In what shows the Modi 2.0 government’s policy intent to privatise a clutch of large state-run firms, starting with the current financial year itself, the Cabinet on Thursday approved new processes for strategic disinvestment, where the Department of Investment and Public Asset Management (DIPAM) will play the role of the nodal secretariat. The idea is to streamline and fast-track the process, reducing the role of administrative ministries which often used to place hurdles on the path of major stake sale.
From now on, the DIPAM and the NITI Aayog will jointly identify PSUs for strategic disinvestment. Currently, the DIPAM executes strategic deals based on the list of PSUs identified by the NITI Aayog.

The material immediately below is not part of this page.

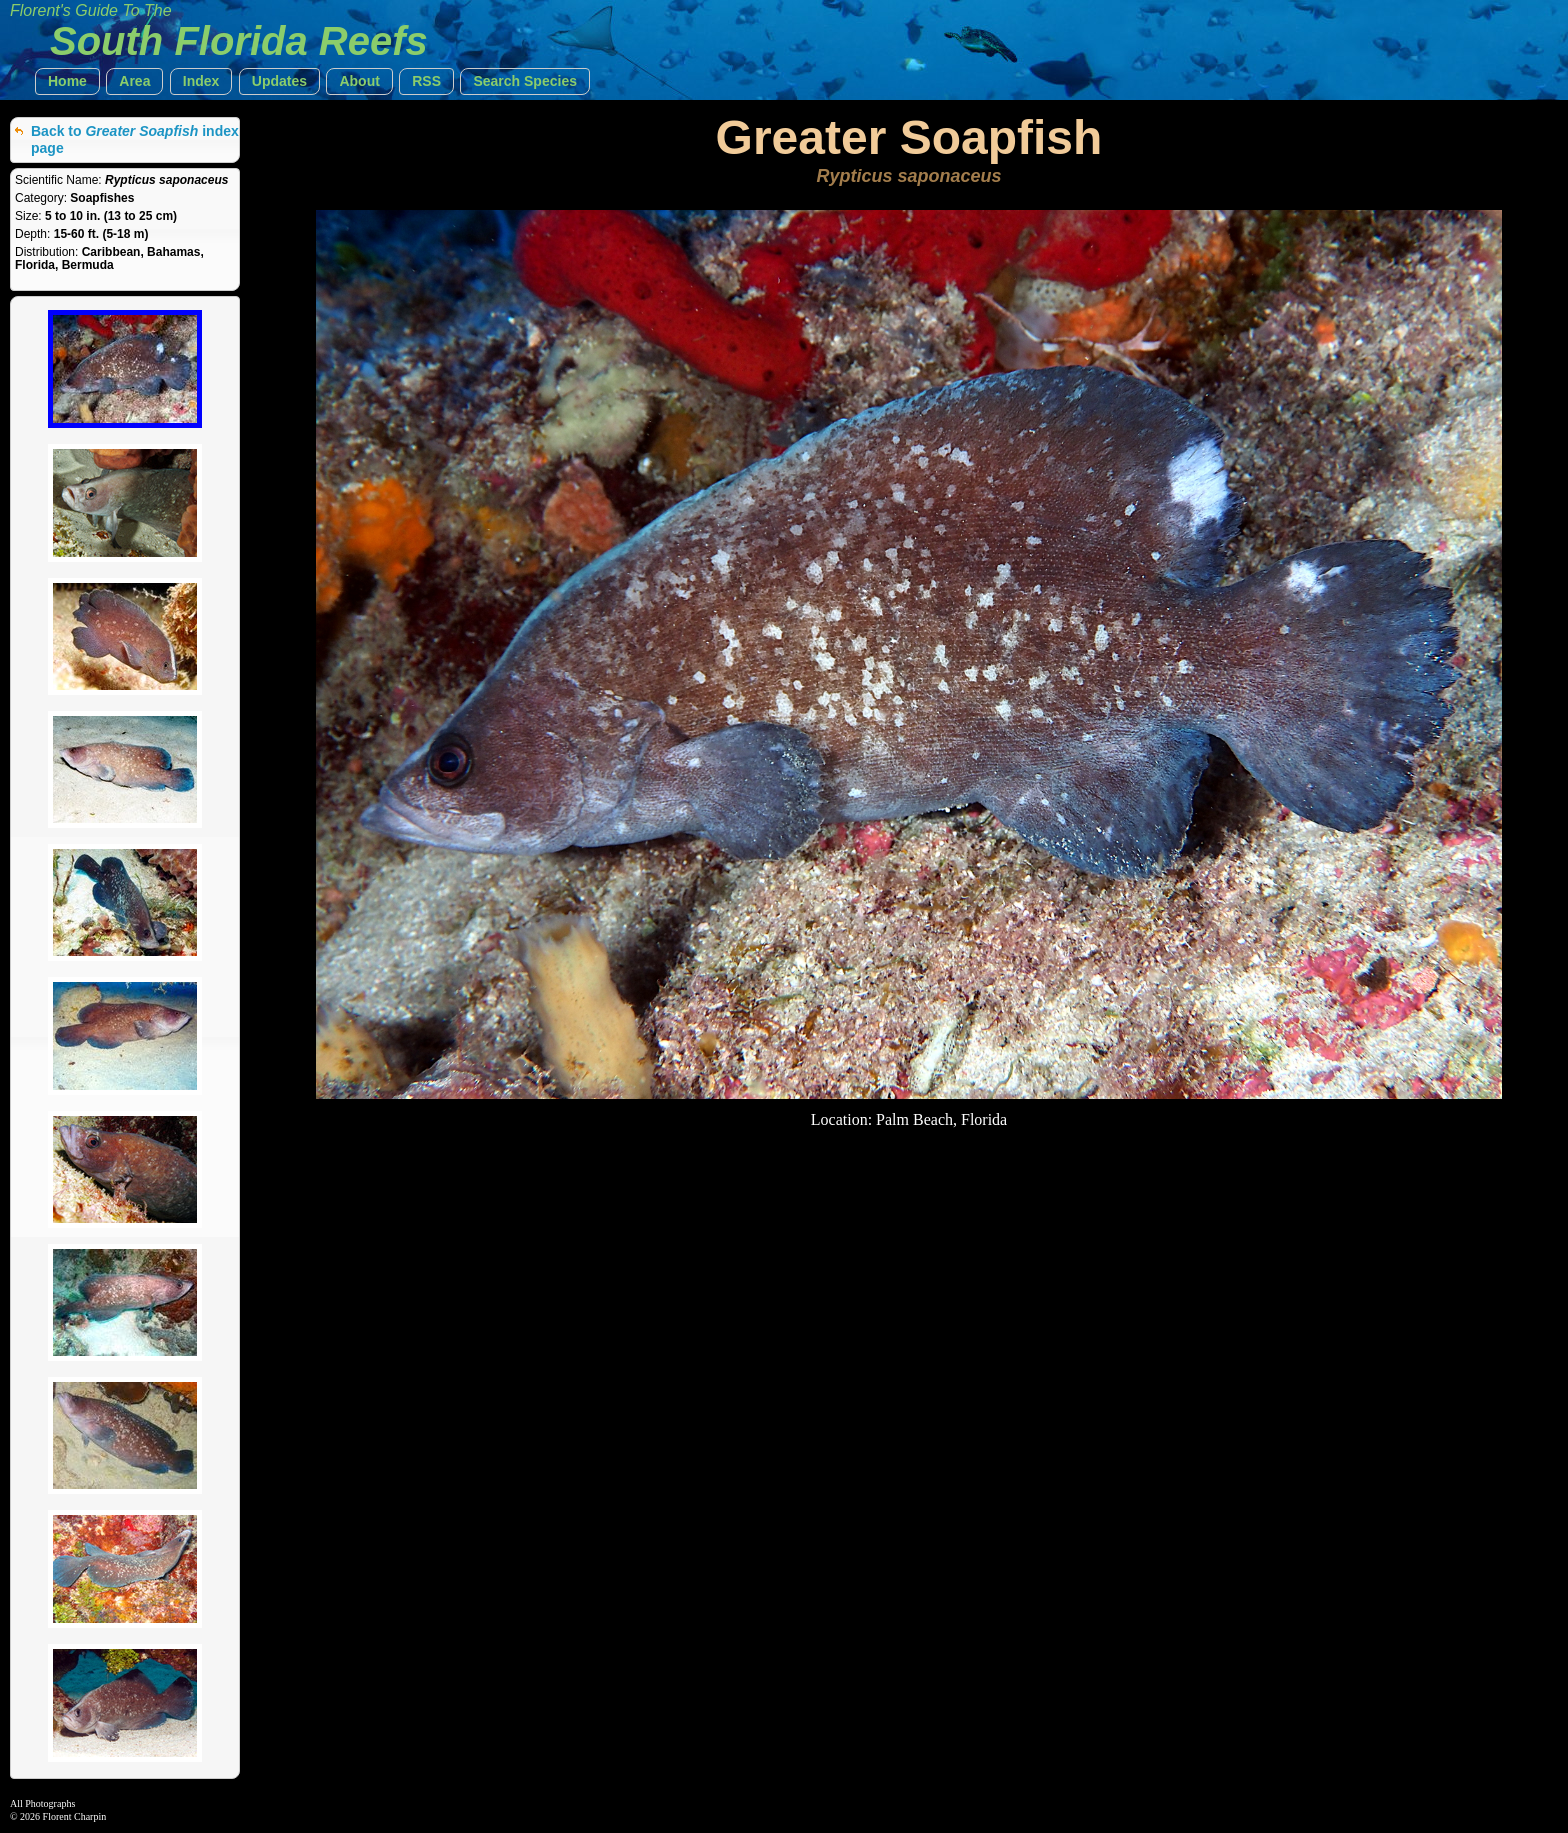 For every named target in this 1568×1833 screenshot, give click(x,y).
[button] (67, 81) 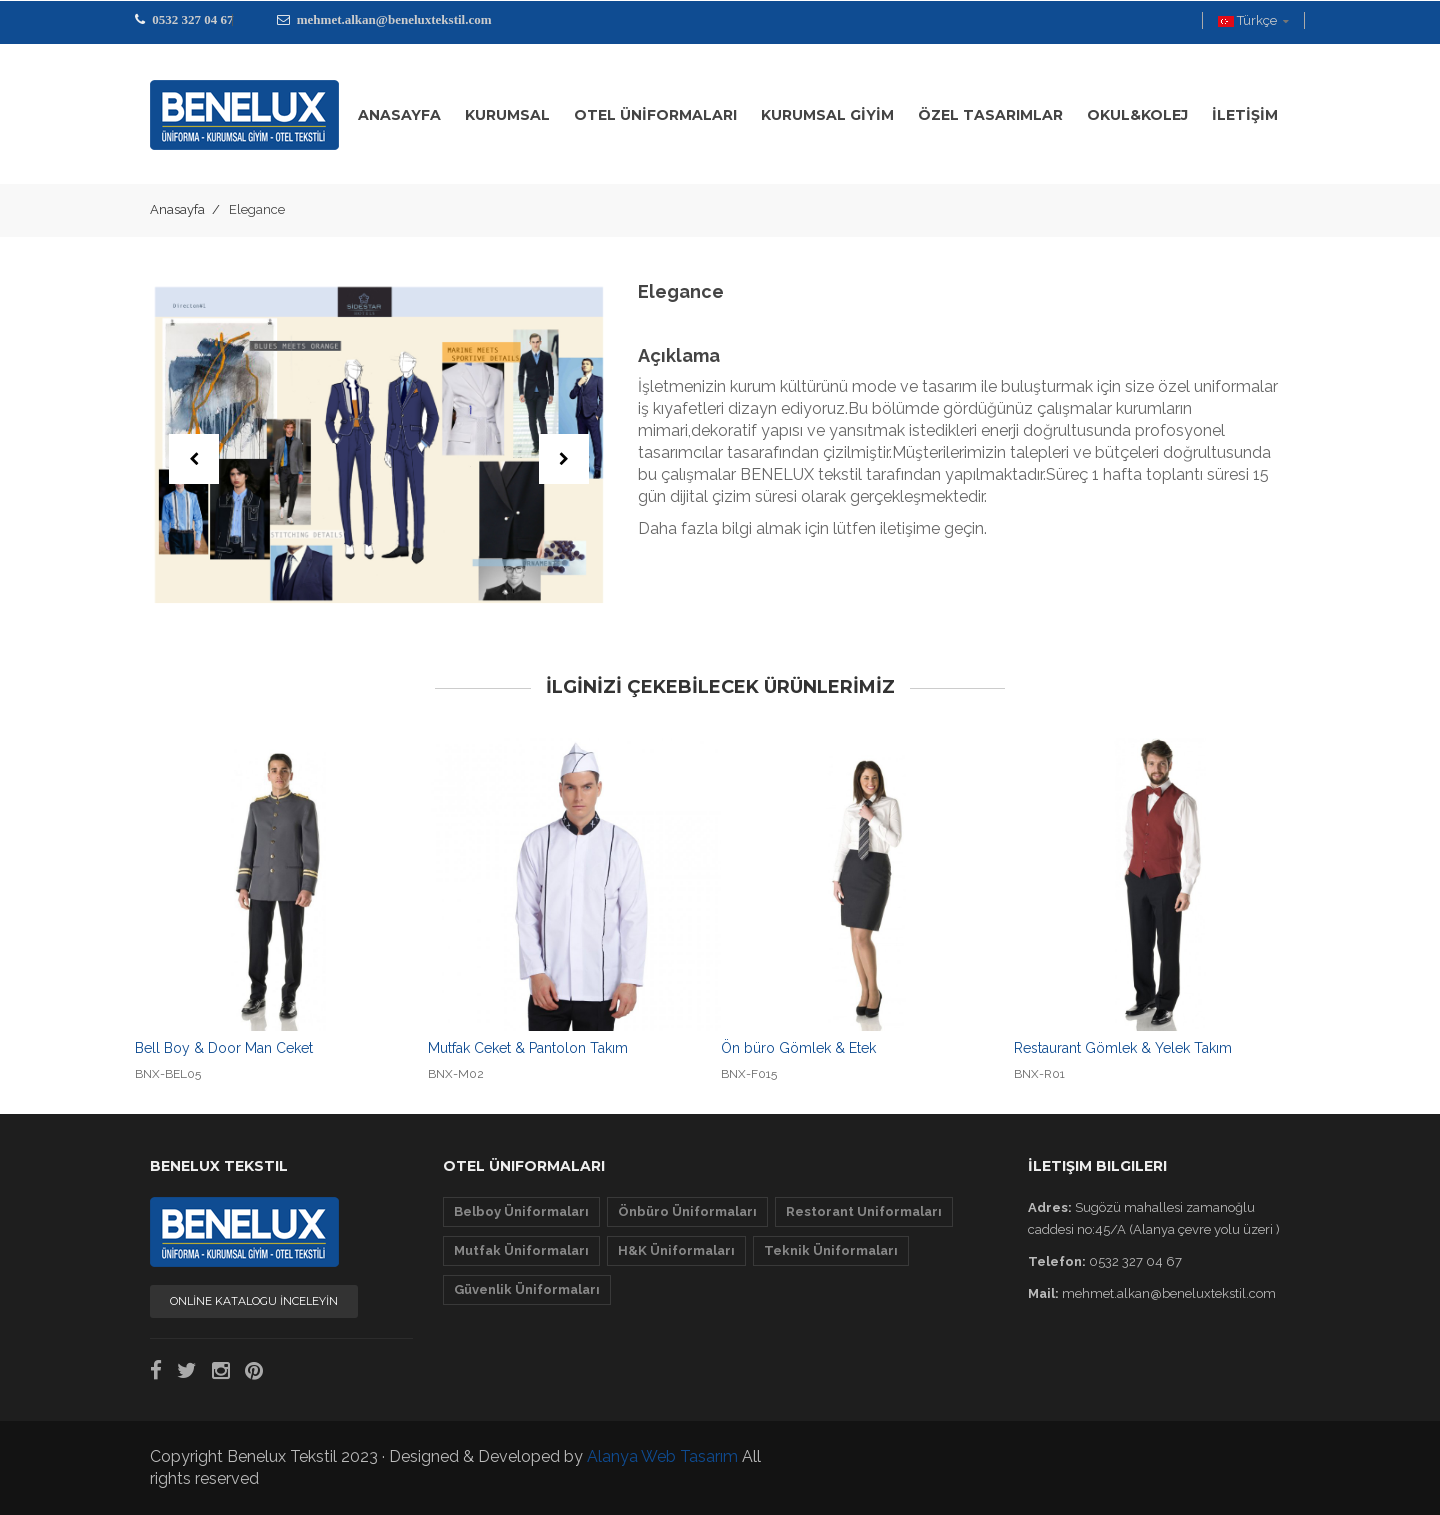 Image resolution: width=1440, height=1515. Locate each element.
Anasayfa (177, 209)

DIPAM secretary would now co-chair the inter-minister group on disinvestment, along with the secretary of administrative ministries concerned, sources told FE.
Last week, a group of secretaries gave its approval for sale of the government’s entire 53.29% stake in BPCL and its 63.75% stake in Shipping Corporation, 30% in Concor, 100% in NEEPCO and 75% in THDC. The current market value of the government’s stake to be offloaded in these companies is estimated at Rs 88,900 crore, which is 85% of the disinvestment revenue target for this fiscal.
In the TCIL IPO, which is likely to happen later this year, the Centre will sell 15% from its stake, while the company would raise capital through fresh equity offerings worth about 10% stake.
After the failed attempt last year, the government will shortly solicit expression of interest (EoI) from prospective buyers for Air India with an objective to conclude the transaction by the end of FY20. It could offer the entire stake (compared to 76% last year) and relax other conditions to lure buyers. Disinvestment receipts so far this year have been about Rs 13,000 crore, 13% of the annual target.